**** Provided data ****
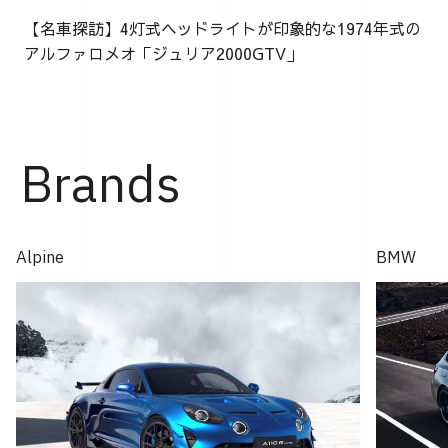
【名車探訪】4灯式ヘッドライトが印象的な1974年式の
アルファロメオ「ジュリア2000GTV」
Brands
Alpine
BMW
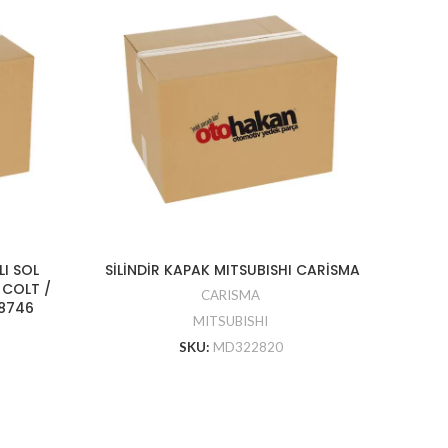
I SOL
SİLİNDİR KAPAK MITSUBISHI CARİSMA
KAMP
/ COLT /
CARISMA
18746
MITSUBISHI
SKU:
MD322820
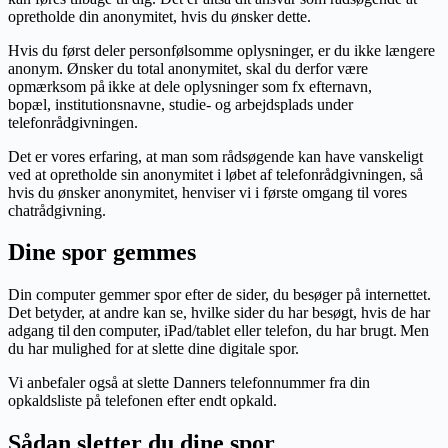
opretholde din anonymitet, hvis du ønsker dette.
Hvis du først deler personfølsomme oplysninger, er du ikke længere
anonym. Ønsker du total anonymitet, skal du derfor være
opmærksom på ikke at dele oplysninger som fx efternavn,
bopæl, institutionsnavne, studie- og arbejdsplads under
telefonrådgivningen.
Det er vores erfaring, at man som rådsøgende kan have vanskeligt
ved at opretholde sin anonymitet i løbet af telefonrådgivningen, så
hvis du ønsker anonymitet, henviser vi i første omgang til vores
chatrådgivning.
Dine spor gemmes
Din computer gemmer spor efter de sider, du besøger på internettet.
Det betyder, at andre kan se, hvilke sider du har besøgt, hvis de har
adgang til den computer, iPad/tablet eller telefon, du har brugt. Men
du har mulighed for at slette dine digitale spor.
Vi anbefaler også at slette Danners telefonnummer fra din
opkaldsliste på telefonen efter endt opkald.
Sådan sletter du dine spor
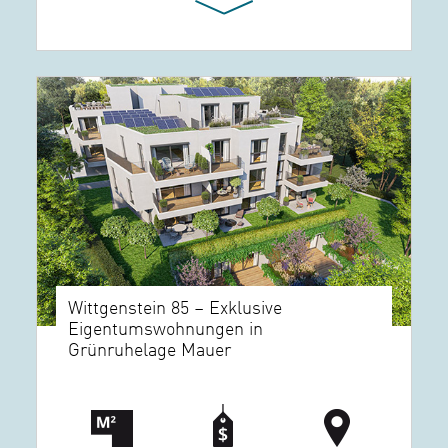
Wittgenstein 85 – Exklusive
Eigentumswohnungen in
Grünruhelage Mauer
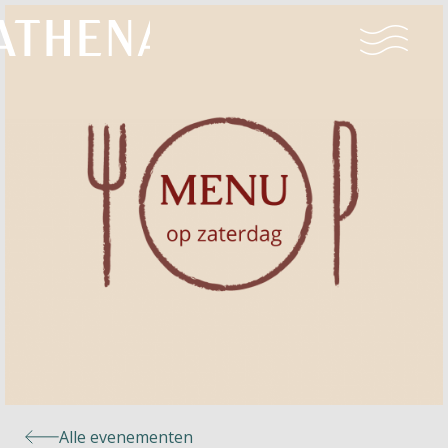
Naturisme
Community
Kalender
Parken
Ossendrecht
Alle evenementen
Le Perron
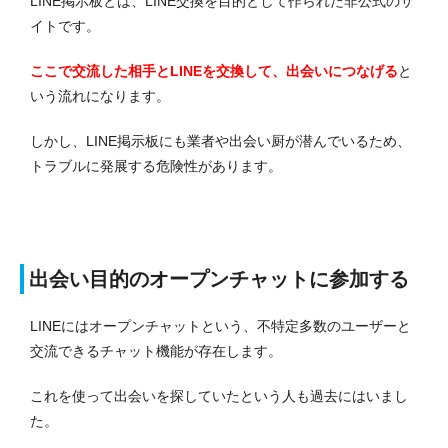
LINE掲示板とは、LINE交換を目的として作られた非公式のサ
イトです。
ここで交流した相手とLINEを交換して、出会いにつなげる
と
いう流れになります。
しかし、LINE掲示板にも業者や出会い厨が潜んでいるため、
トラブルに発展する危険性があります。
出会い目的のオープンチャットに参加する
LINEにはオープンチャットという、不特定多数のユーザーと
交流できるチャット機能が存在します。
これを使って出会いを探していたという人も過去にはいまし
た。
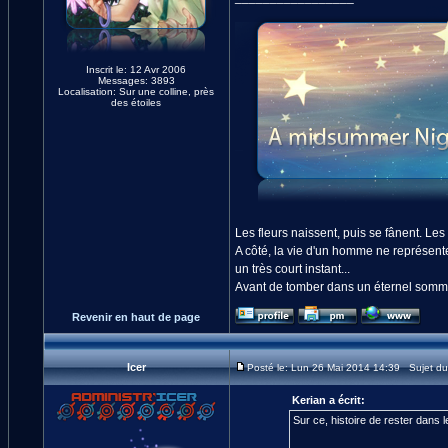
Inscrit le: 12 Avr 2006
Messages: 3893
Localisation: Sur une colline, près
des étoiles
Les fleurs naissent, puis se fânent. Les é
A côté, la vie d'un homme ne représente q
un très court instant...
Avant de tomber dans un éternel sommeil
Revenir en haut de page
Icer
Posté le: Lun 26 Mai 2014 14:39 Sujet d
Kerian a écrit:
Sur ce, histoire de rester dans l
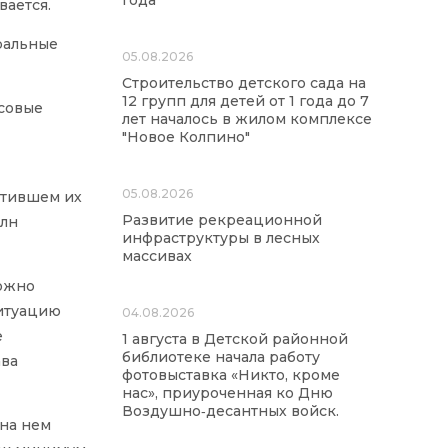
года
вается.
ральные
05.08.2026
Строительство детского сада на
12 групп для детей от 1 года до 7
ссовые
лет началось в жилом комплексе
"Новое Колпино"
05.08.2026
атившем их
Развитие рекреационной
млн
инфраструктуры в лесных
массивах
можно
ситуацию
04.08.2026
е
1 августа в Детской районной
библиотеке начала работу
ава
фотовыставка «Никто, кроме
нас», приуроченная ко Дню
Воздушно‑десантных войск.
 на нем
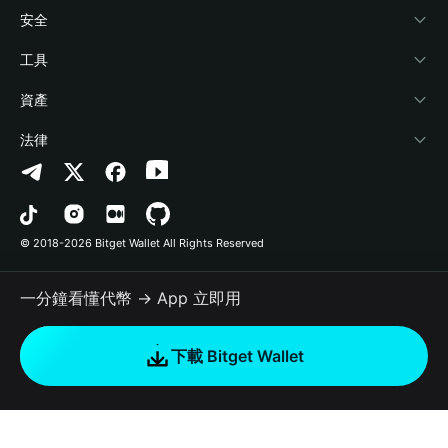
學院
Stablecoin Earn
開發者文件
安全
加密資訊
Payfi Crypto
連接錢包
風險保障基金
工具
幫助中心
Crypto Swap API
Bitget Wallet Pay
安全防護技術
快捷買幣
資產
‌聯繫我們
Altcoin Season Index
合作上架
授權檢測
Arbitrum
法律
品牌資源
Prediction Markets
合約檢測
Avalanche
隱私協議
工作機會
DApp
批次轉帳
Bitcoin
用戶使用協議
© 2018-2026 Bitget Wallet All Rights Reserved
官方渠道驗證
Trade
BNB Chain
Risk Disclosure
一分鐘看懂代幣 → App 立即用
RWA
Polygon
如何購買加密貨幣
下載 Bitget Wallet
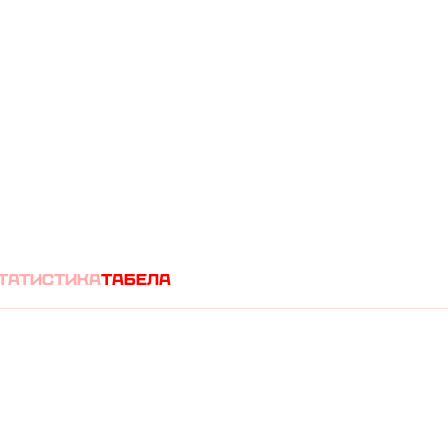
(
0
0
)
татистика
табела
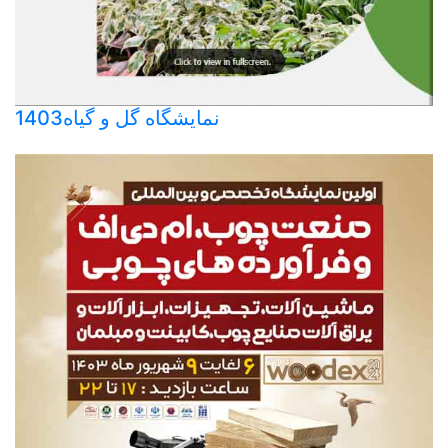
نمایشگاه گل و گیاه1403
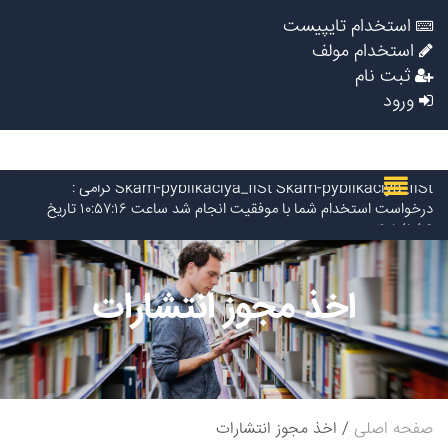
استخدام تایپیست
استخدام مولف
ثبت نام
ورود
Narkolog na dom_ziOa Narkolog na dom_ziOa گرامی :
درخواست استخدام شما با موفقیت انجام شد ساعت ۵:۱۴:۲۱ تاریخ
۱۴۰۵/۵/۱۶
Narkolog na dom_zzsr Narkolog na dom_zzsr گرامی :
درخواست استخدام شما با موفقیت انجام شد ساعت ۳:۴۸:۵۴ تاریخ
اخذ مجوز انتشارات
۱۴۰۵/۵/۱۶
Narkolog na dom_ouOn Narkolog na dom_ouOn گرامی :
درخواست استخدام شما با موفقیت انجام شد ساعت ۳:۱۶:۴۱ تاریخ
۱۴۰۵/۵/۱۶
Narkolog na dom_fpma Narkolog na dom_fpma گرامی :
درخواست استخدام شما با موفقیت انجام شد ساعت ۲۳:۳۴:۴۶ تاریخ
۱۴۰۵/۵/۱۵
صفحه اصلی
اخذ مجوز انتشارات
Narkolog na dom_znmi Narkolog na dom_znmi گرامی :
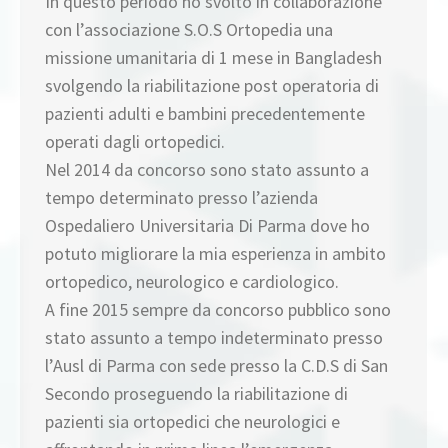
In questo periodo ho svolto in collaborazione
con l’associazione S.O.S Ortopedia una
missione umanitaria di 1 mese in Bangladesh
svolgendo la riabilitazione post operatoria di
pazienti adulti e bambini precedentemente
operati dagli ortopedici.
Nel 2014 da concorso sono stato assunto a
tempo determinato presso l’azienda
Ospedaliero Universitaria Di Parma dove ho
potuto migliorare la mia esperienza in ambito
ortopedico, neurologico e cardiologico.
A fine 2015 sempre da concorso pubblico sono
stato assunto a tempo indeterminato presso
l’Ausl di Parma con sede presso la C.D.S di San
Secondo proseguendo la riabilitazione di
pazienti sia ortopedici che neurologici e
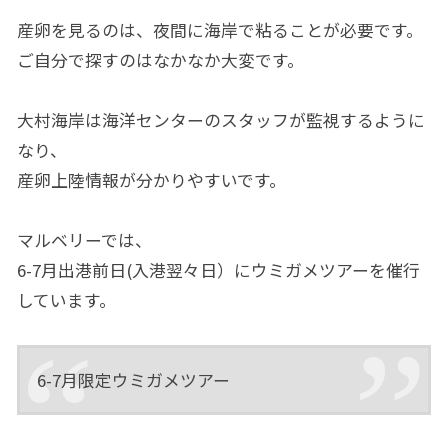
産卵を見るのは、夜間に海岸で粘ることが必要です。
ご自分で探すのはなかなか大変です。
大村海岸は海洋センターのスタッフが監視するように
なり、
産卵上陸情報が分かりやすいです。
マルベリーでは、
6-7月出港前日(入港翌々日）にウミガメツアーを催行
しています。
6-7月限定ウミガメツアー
****
Only a number is wanted here: the count of lines in the material above that contain "ساعت".

4